### Task statement
Exactly as written, give back every record below.

Entries taken from a collection
==*==

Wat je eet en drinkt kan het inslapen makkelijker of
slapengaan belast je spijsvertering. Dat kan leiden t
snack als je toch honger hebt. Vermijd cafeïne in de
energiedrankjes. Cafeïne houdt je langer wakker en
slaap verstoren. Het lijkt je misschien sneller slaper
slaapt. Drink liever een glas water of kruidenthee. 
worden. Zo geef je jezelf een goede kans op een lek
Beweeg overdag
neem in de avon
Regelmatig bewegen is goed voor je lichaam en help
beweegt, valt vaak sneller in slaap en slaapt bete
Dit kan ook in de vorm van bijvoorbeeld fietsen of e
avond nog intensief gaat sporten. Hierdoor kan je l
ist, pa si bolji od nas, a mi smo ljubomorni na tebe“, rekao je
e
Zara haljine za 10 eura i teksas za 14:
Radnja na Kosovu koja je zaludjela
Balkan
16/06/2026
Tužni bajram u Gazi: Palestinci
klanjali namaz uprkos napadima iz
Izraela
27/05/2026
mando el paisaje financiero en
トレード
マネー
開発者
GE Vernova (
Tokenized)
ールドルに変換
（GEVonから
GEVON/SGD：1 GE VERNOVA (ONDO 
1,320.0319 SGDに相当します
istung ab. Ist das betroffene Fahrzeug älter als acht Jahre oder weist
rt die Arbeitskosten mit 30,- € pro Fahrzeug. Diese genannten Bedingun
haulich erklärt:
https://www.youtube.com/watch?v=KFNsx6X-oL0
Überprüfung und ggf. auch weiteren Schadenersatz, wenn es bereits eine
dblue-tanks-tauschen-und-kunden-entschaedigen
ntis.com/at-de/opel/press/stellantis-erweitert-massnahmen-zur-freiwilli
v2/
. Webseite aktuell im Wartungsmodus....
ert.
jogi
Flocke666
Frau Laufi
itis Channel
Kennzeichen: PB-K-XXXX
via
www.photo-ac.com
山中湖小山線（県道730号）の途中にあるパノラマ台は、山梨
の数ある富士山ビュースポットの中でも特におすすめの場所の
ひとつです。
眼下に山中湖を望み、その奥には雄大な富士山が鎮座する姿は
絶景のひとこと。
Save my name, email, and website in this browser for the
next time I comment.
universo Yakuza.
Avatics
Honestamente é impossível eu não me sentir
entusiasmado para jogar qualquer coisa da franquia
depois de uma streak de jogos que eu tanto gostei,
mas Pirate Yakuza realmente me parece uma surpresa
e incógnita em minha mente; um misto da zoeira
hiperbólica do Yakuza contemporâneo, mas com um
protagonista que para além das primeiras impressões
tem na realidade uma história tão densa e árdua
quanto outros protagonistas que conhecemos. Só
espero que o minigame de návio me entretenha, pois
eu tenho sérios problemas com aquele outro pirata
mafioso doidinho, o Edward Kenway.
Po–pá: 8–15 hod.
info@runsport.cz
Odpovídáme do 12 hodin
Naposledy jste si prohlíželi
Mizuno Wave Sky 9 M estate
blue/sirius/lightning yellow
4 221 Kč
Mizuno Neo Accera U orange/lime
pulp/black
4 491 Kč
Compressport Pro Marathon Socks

==*==

### Answer for the task
Wat je eet en drinkt kan het inslapen makkelijker of
slapengaan belast je spijsvertering. Dat kan leiden t
snack als je toch honger hebt. Vermijd cafeïne in de
energiedrankjes. Cafeïne houdt je langer wakker en
slaap verstoren. Het lijkt je misschien sneller slaper
slaapt. Drink liever een glas water of kruidenthee. 
worden. Zo geef je jezelf een goede kans op een lek
Beweeg overdag
neem in de avon
Regelmatig bewegen is goed voor je lichaam en help
beweegt, valt vaak sneller in slaap en slaapt bete
Dit kan ook in de vorm van bijvoorbeeld fietsen of e
avond nog intensief gaat sporten. Hierdoor kan je l
ist, pa si bolji od nas, a mi smo ljubomorni na tebe“, rekao je
e
Zara haljine za 10 eura i teksas za 14:
Radnja na Kosovu koja je zaludjela
Balkan
16/06/2026
Tužni bajram u Gazi: Palestinci
klanjali namaz uprkos napadima iz
Izraela
27/05/2026
mando el paisaje financiero en
トレード
マネー
開発者
GE Vernova (
Tokenized)
ールドルに変換
（GEVonから
GEVON/SGD：1 GE VERNOVA (ONDO 
1,320.0319 SGDに相当します
istung ab. Ist das betroffene Fahrzeug älter als acht Jahre oder weist
rt die Arbeitskosten mit 30,- € pro Fahrzeug. Diese genannten Bedingun
haulich erklärt:
https://www.youtube.com/watch?v=KFNsx6X-oL0
Überprüfung und ggf. auch weiteren Schadenersatz, wenn es bereits eine
dblue-tanks-tauschen-und-kunden-entschaedigen
ntis.com/at-de/opel/press/stellantis-erweitert-massnahmen-zur-freiwilli
v2/
. Webseite aktuell im Wartungsmodus....
ert.
jogi
Flocke666
Frau Laufi
itis Channel
Kennzeichen: PB-K-XXXX
via
www.photo-ac.com
山中湖小山線（県道730号）の途中にあるパノラマ台は、山梨
の数ある富士山ビュースポットの中でも特におすすめの場所の
ひとつです。
眼下に山中湖を望み、その奥には雄大な富士山が鎮座する姿は
絶景のひとこと。
Save my name, email, and website in this browser for the
next time I comment.
universo Yakuza.
Avatics
Honestamente é impossível eu não me sentir
entusiasmado para jogar qualquer coisa da franquia
depois de uma streak de jogos que eu tanto gostei,
mas Pirate Yakuza realmente me parece uma surpresa
e incógnita em minha mente; um misto da zoeira
hiperbólica do Yakuza contemporâneo, mas com um
protagonista que para além das primeiras impressões
tem na realidade uma história tão densa e árdua
quanto outros protagonistas que conhecemos. Só
espero que o minigame de návio me entretenha, pois
eu tenho sérios problemas com aquele outro pirata
mafioso doidinho, o Edward Kenway.
Po–pá: 8–15 hod.
info@runsport.cz
Odpovídáme do 12 hodin
Naposledy jste si prohlíželi
Mizuno Wave Sky 9 M estate
blue/sirius/lightning yellow
4 221 Kč
Mizuno Neo Accera U orange/lime
pulp/black
4 491 Kč
Compressport Pro Marathon Socks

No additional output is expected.